*** Begin section ***
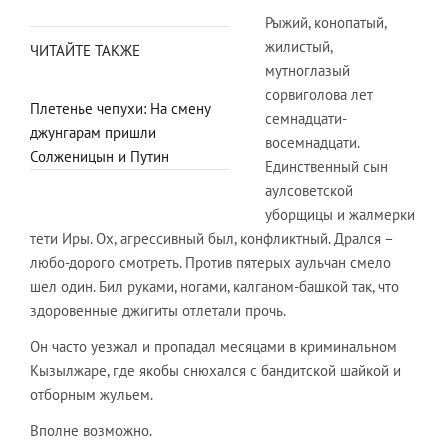
Рыжий, конопатый,
жилистый,
ЧИТАЙТЕ ТАКЖЕ
мутноглазый
сорвиголова лет
Плетенье чепухи: На смену
семнадцати-
джунгарам пришли
восемнадцати.
Солженицын и Путин
Единственный сын
аулсоветской
уборщицы и жалмерки
тети Иры. Ох, агрессивный был, конфликтный. Дрался –
любо-дорого смотреть. Против пятерых аульчан смело
шел один. Бил руками, ногами, калганом-башкой так, что
здоровенные джигиты отлетали прочь.
Он часто уезжал и пропадал месяцами в криминальном
Кызылжаре, где якобы снюхался с бандитской шайкой и
отборным жульем.
Вполне возможно.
*** End section ***
§ ASSIGNED TASK: Quote every entry exactly, with the pictures omitted.

§ RESPONSE TO THE TASK:
Рыжий, конопатый,
жилистый,
ЧИТАЙТЕ ТАКЖЕ
мутноглазый
сорвиголова лет
Плетенье чепухи: На смену
семнадцати-
джунгарам пришли
восемнадцати.
Солженицын и Путин
Единственный сын
аулсоветской
уборщицы и жалмерки
тети Иры. Ох, агрессивный был, конфликтный. Дрался –
любо-дорого смотреть. Против пятерых аульчан смело
шел один. Бил руками, ногами, калганом-башкой так, что
здоровенные джигиты отлетали прочь.
Он часто уезжал и пропадал месяцами в криминальном
Кызылжаре, где якобы снюхался с бандитской шайкой и
отборным жульем.
Вполне возможно.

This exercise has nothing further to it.